The World Health Organization (WHO) recently released the latest draft of its International Compendium of Diseases. Two of the most eye-catching additions to this update, the first in several years, are “hazardous gaming,” and “gaming disorder.” This would effectively put a gaming addiction on the same level as that of a substance addiction.
The entry for “hazardous gaming” reads as follows:
Hazardous gaming refers to a pattern of gaming, either online or offline that appreciably increases the risk of harmful physical or mental health consequences to the individual or to others around this individual.
The entry for “gaming disorder” reads:
Gaming disorder is characterized by a pattern of persistent or recurrent gaming behaviour (‘digital gaming’ or ‘video-gaming’), which may be online (i.e., over the internet) or offline, manifested by: 1) impaired control over gaming (e.g., onset, frequency, intensity, duration, termination, context); 2) increasing priority given to gaming to the extent that gaming takes precedence over other life interests and daily activities; and 3) continuation or escalation of gaming despite the occurrence of negative consequences.
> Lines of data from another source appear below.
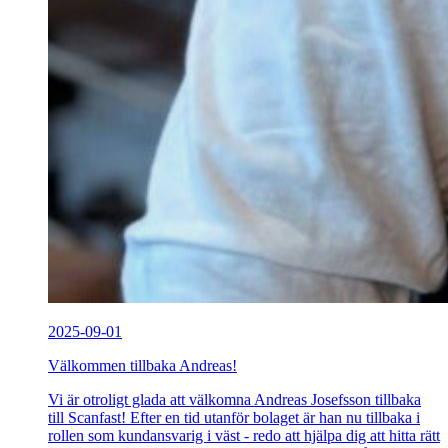
2025-09-01
Välkommen tillbaka Andreas!
Vi är otroligt glada att välkomna Andreas Josefsson tillbaka
till Scanfast! Efter en tid utanför bolaget är han nu tillbaka i
rollen som kundansvarig i väst - redo att hjälpa dig att hitta rätt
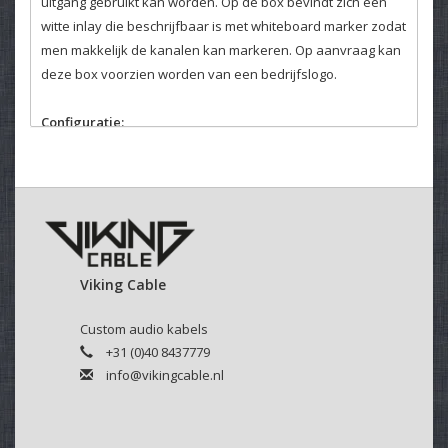
uitgang gebruikt kan worden. Op de box bevindt zich een
witte inlay die beschrijfbaar is met whiteboard marker zodat
men makkelijk de kanalen kan markeren. Op aanvraag kan
deze box voorzien worden van een bedrijfslogo.
Configuratie:
Wij kunnen dit type stagebox in bijna elke mogelijke
configuratie leveren. Staat de door u gewenste stagebox
niet in het standaard assortiment dan kunt u
contact
met
ons opnemen voor een passende offerte.
Viking Cable
Custom audio kabels
+31 (0)40 8437779
info@vikingcable.nl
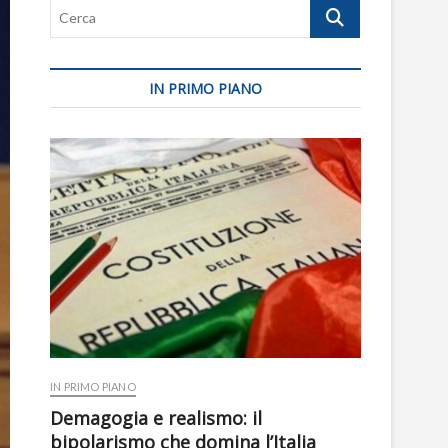
Cerca
IN PRIMO PIANO
IN PRIMO PIANO
Demagogia e realismo: il
bipolarismo che domina l’Italia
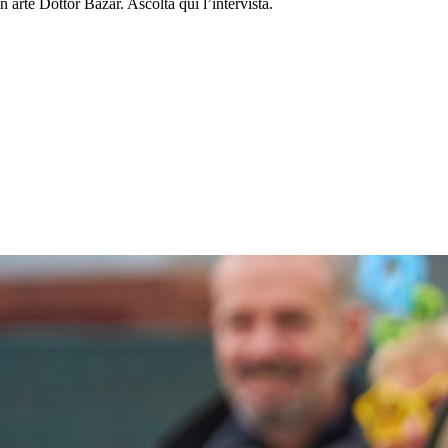
 arte Dottor Bazar. Ascolta qui l’intervista.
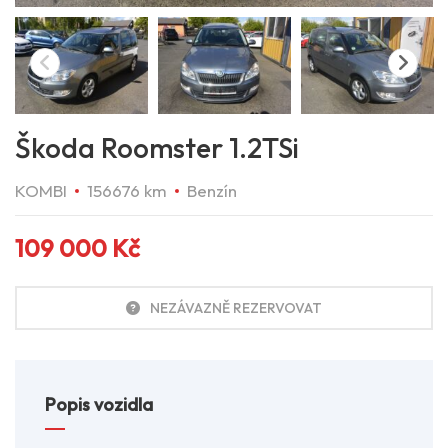
Škoda Roomster 1.2TSi
KOMBI
156676 km
Benzín
109 000
Kč
NEZÁVAZNĚ REZERVOVAT
Popis vozidla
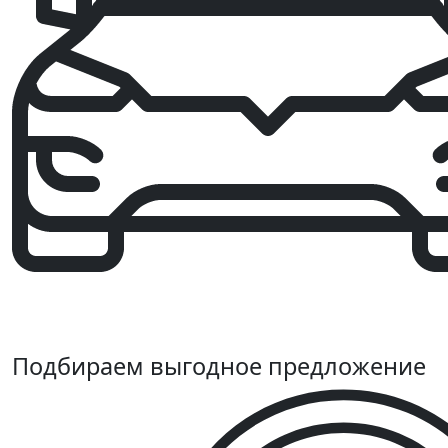
Подбираем выгодное предложение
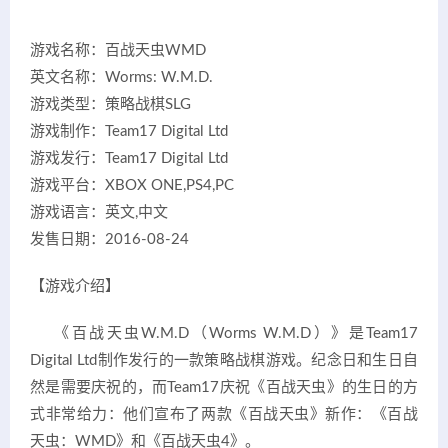
游戏名称：百战天虫WMD
英文名称：Worms: W.M.D.
游戏类型：策略战棋SLG
游戏制作：Team17 Digital Ltd
游戏发行：Team17 Digital Ltd
游戏平台：XBOX ONE,PS4,PC
游戏语言：英文,中文
发售日期：2016-08-24
【游戏介绍】
《百战天虫W.M.D（Worms W.M.D）》是Team17
Digital Ltd制作发行的一款策略战棋游戏。纪念日和生日自
然是需要庆祝的，而Team17庆祝《百战天虫》的生日的方
式非常给力：他们宣布了两款《百战天虫》新作：《百战
天虫：WMD》和《百战天虫4》。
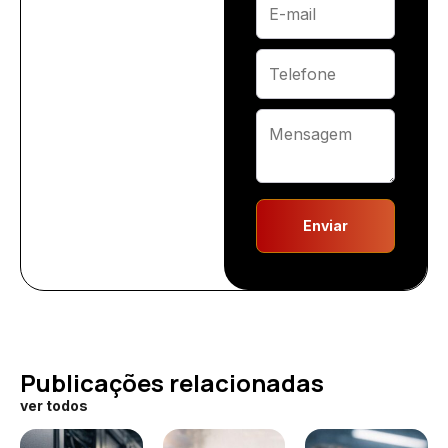
Enviar
Publicações relacionadas
ver todos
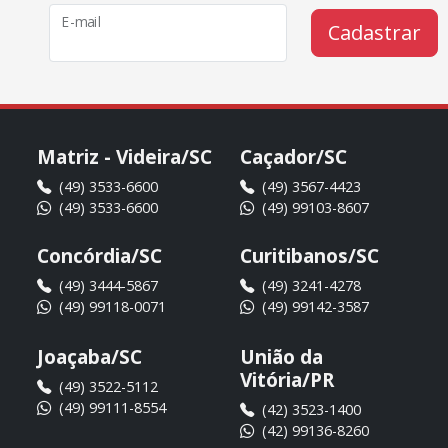
E-mail
Cadastrar
Matriz - Videira/SC
Caçador/SC
(49) 3533-6600
(49) 3567-4423
(49) 3533-6600
(49) 99103-8607
Concórdia/SC
Curitibanos/SC
(49) 3444-5867
(49) 3241-4278
(49) 99118-0071
(49) 99142-3587
Joaçaba/SC
União da
Vitória/PR
(49) 3522-5112
(49) 99111-8554
(42) 3523-1400
(42) 99136-8260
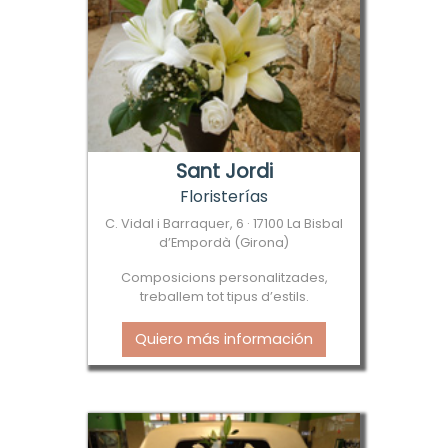
Sant Jordi
Floristerías
C. Vidal i Barraquer, 6 · 17100 La Bisbal
d’Empordà (Girona)
Composicions personalitzades,
treballem tot tipus d’estils.
Quiero más información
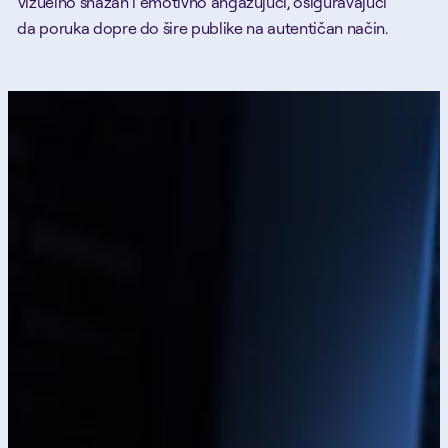
vizuelno snažan i emotivno angažujući, osiguravajući
da poruka dopre do šire publike na autentičan način.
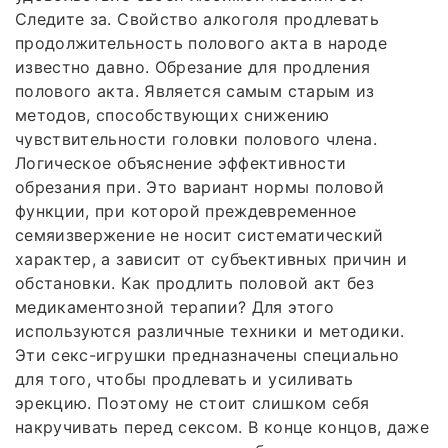
Следите за. Свойство алкоголя продлевать
продолжительность полового акта в народе
известно давно. Обрезание для продления
полового акта. Является самым старым из
методов, способствующих снижению
чувствительности головки полового члена.
Логическое объяснение эффективности
обрезания при. Это вариант нормы половой
функции, при которой преждевременное
семяизвержение не носит систематический
характер, а зависит от субъективных причин и
обстановки. Как продлить половой акт без
медикаментозной терапии? Для этого
используются различные техники и методики.
Эти секс-игрушки предназначены специально
для того, чтобы продлевать и усиливать
эрекцию. Поэтому не стоит слишком себя
накручивать перед сексом. В конце концов, даже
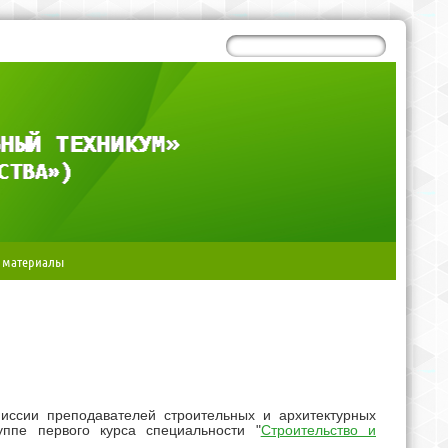
 материалы
иссии преподавателей строительных и архитектурных
уппе первого курса специальности "
Строительство и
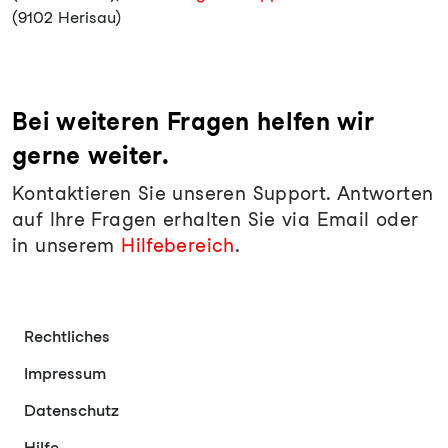
(9102 Herisau)
Bei weiteren Fragen helfen wir
gerne weiter.
Kontaktieren Sie unseren Support. Antworten
auf Ihre Fragen erhalten Sie via Email oder
in unserem
Hilfebereich
.
Rechtliches
Impressum
Datenschutz
Hilfe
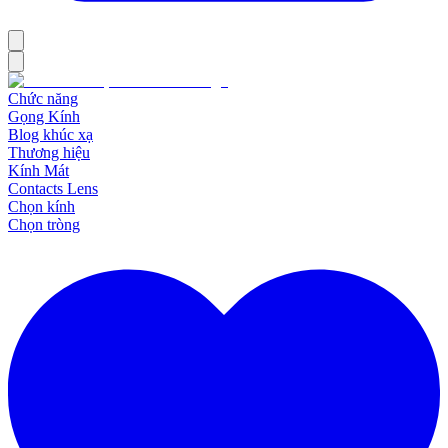
Chức năng
Gọng Kính
Blog khúc xạ
Thương hiệu
Kính Mát
Contacts Lens
Chọn kính
Chọn tròng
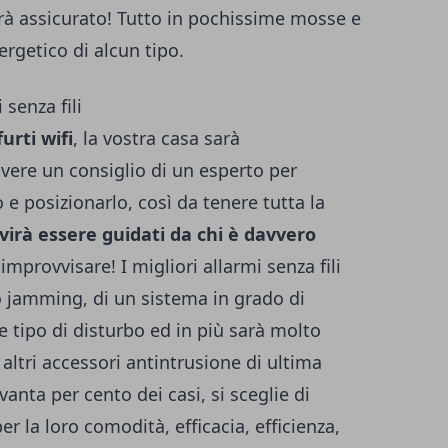
sarà assicurato! Tutto in pochissime mosse e
rgetico di alcun tipo.
senza fili
urti wifi
, la vostra casa sarà
ere un consiglio di un esperto per
o e posizionarlo, così da tenere tutta la
virà essere guidati da chi è davvero
improvvisare! I migliori allarmi senza fili
 jamming, di un sistema in grado di
 tipo di disturbo ed in più sarà molto
altri accessori antintrusione di ultima
anta per cento dei casi, si sceglie di
er la loro comodità, efficacia, efficienza,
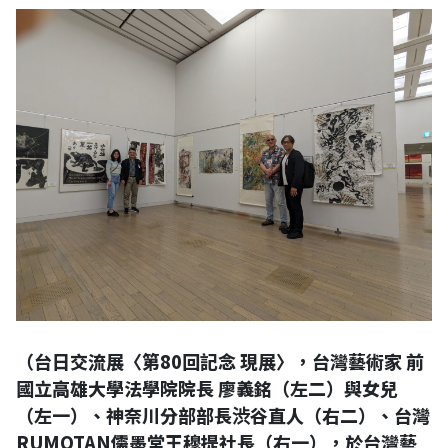
（台日交流展〈第80回記念 現展〉，台灣藝術家 前
國立高雄大學法學院院長 廖義銘（左二）與女兒
（左一）、神奈川分部部長渋谷直人（右二）、台灣
RUMOTAN儒墨堂王穆提社長（右一），
於台灣藝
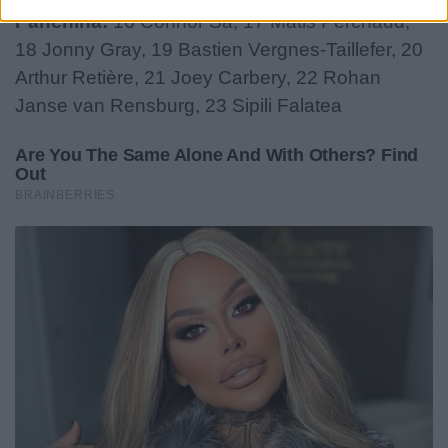
Panchina:
16 Connor Sa, 17 Matis Perchaud,
18 Jonny Gray, 19 Bastien Vergnes-Taillefer, 20
Arthur Retière, 21 Joey Carbery, 22 Rohan
Janse van Rensburg, 23 Sipili Falatea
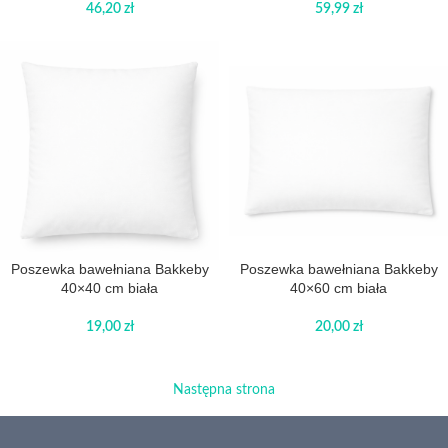
46,20
zł
59,99
zł
Poszewka bawełniana Bakkeby
Poszewka bawełniana Bakkeby
40×40 cm biała
40×60 cm biała
19,00
zł
20,00
zł
Następna strona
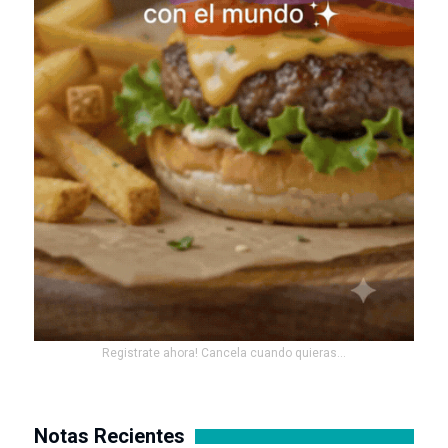
Registrate ahora! Cancela cuando quieras...
Notas Recientes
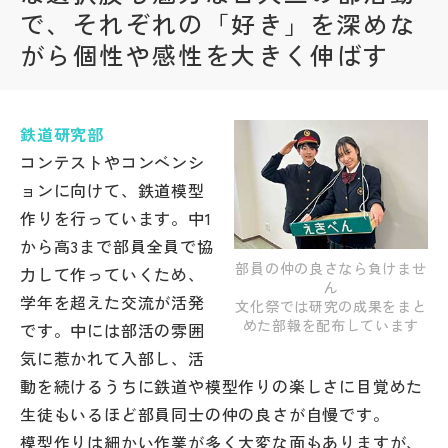
で、それぞれの「好き」を深めな
帰国生受験情報
がら個性や感性を大きく伸ばす
説明会・イベント情報
鉄道研究部
よみもの
コンテストやコンベンシ
ョンに向けて、鉄道模型
学校からのお知らせ
作りを行っています。中1
から高3まで部員全員で協
部員の仲の良さなら負けませ
力して作っていくため、
学校HP最新情報
ん
学年を超えた交流が活発
文化祭では研究の成果をまと
めた部報を配布しています
です。中には部活の雰囲
特集
気に惹かれて入部し、活
動を続けるうちに鉄道や模型作りの楽しさに目覚めた
NettyLandかわら版
生徒もいるほど部員同士の仲の良さが自慢です。
模型作りは細かい作業が多く大変な面もありますが、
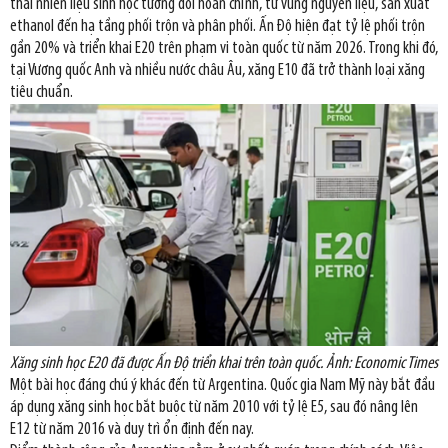
thái nhiên liệu sinh học tương đối hoàn chỉnh, từ vùng nguyên liệu, sản xuất
ethanol đến hạ tầng phối trộn và phân phối. Ấn Độ hiện đạt tỷ lệ phối trộn
gần 20% và triển khai E20 trên phạm vi toàn quốc từ năm 2026. Trong khi đó,
tại Vương quốc Anh và nhiều nước châu Âu, xăng E10 đã trở thành loại xăng
tiêu chuẩn.
Xăng sinh học E20 đã được Ấn Độ triển khai trên toàn quốc. Ảnh: Economic Times
Một bài học đáng chú ý khác đến từ Argentina. Quốc gia Nam Mỹ này bắt đầu
áp dụng xăng sinh học bắt buộc từ năm 2010 với tỷ lệ E5, sau đó nâng lên
E12 từ năm 2016 và duy trì ổn định đến nay.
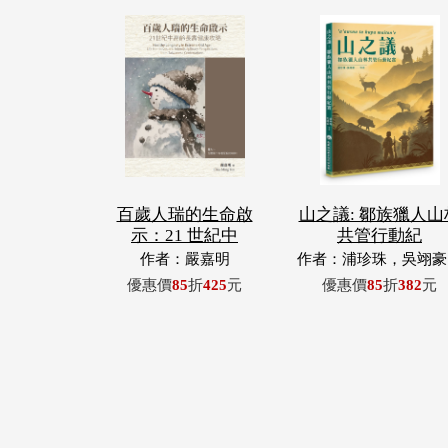
百歲人瑞的生命啟
山之議: 鄒族獵人山
示：21 世紀中
共管行動紀
作者：嚴嘉明
作者：浦珍珠，吳翊豪
呂翊齊，張惠東，許
優惠價
85
折
425
元
優惠價
85
折
382
元
青，王昶欣，蕭冠祐，
忠成，浦忠勇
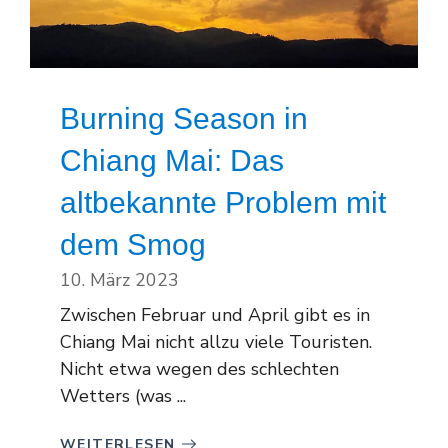
Burning Season in
Chiang Mai: Das
altbekannte Problem mit
dem Smog
10. März 2023
Zwischen Februar und April gibt es in
Chiang Mai nicht allzu viele Touristen.
Nicht etwa wegen des schlechten
Wetters (was ...
WEITERLESEN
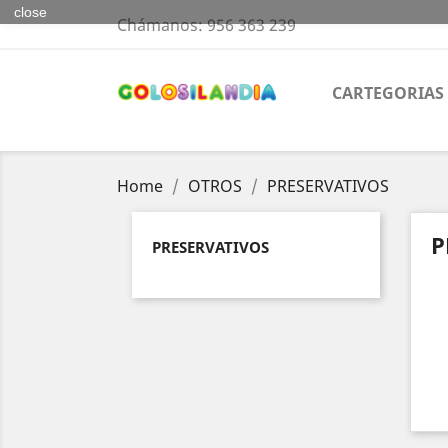
close
Chámanos:
956 363 239
CARTEGORIAS
Home
OTROS
PRESERVATIVOS
P
PRESERVATIVOS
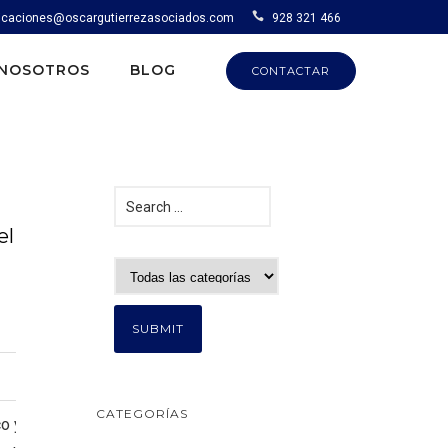
caciones@oscargutierrezasociados.com
928 321 466
NOSOTROS
BLOG
CONTACTAR
el
CATEGORÍAS
co y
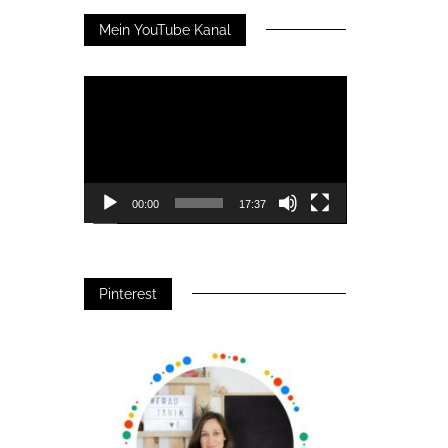
Mein YouTube Kanal
Video-
Player
00:00
17:37
Pinterest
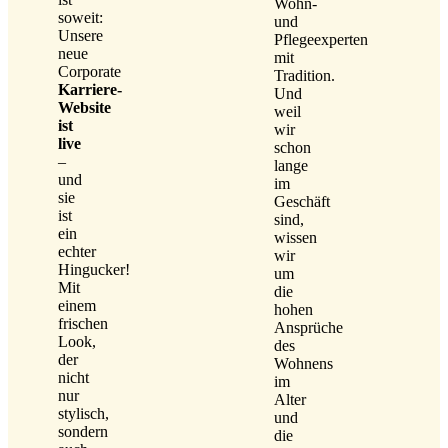
Wohn-
soweit:
und
Unsere
Pflegeexperten
neue
mit
Corporate
Tradition.
Karriere-
Und
Website
weil
ist
wir
live
schon
–
lange
und
im
sie
Geschäft
ist
sind,
ein
wissen
echter
wir
Hingucker!
um
Mit
die
einem
hohen
frischen
Ansprüche
Look,
des
der
Wohnens
nicht
im
nur
Alter
stylisch,
und
sondern
die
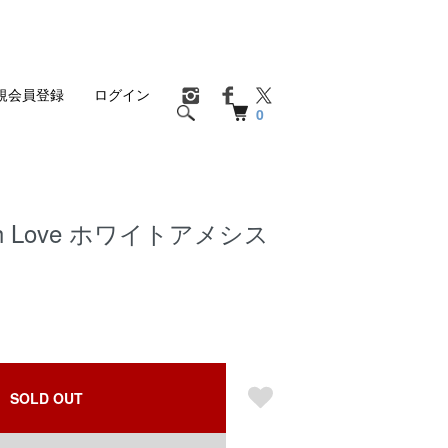
規会員登録
ログイン
0
 with Love ホワイトアメシス
SOLD OUT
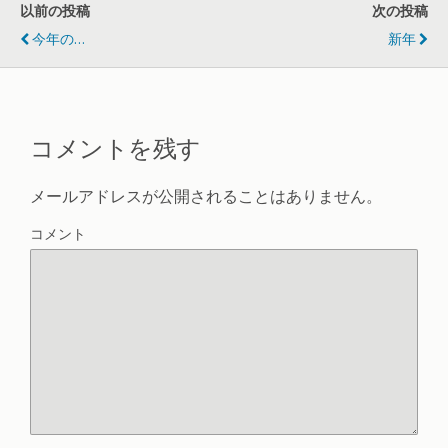
以前の投稿
次の投稿
今年の…
新年
コメントを残す
メールアドレスが公開されることはありません。
コメント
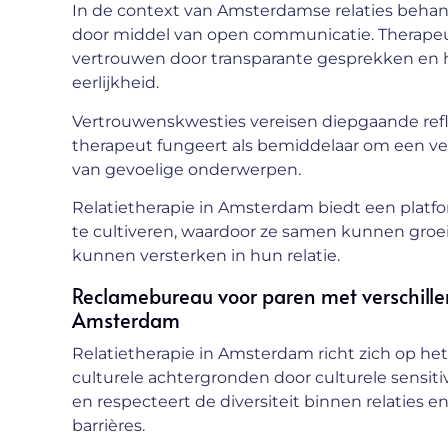
In de context van Amsterdamse relaties behan
door middel van open communicatie. Therapeut
vertrouwen door transparante gesprekken en 
eerlijkheid.
Vertrouwenskwesties vereisen diepgaande refle
therapeut fungeert als bemiddelaar om een vei
van gevoelige onderwerpen.
Relatietherapie in Amsterdam biedt een platf
te cultiveren, waardoor ze samen kunnen gro
kunnen versterken in hun relatie.
Reclamebureau voor paren met verschille
Amsterdam
Relatietherapie in Amsterdam richt zich op h
culturele achtergronden door culturele sensitiv
en respecteert de diversiteit binnen relaties e
barrières.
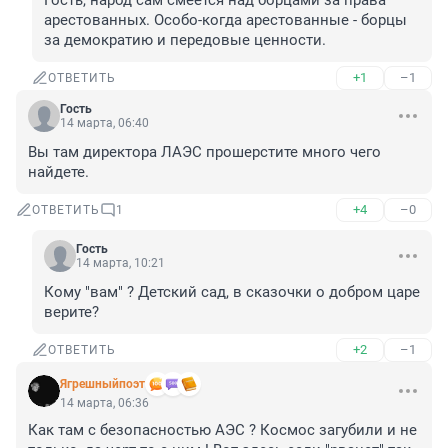
Гость, народ сам смеётся над борцами за права 
арестованных. Особо-когда арестованные - борцы 
за демократию и передовые ценности.
+1
–1
ОТВЕТИТЬ
Гость
14 марта, 06:40
Вы там директора ЛАЭС прошерстите много чего 
найдете.
+4
–0
ОТВЕТИТЬ
1
Гость
14 марта, 10:21
Кому "вам" ? Детский сад, в сказочки о добром царе 
верите?
+2
–1
ОТВЕТИТЬ
Ягрешныйпоэт
14 марта, 06:36
Как там с безопасностью АЭС ? Космос загубили и не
The sections into which these entries fall are about addictive behaviors. On the one hand, I do recognize the feedback loops of gaming can be addictive. At the same time, I’m not sure I’d put it in the same category as substance abuse and gambling addiction.
For its part, at least one body in gaming has pushed back against the inclusion of gaming in the Compendium. The Entertainment Software Association said in a statement to Gamasutra:
The World Health Organization knows that common sense and objective research prove video games are not addictive. And, putting that official label on them recklessly trivializes real mental health issues like depression and social anxiety disorder, which deserve treatment and the full attention of the medical community.
The ESA has asked the WHO to reconsider its revisions with respect to gaming.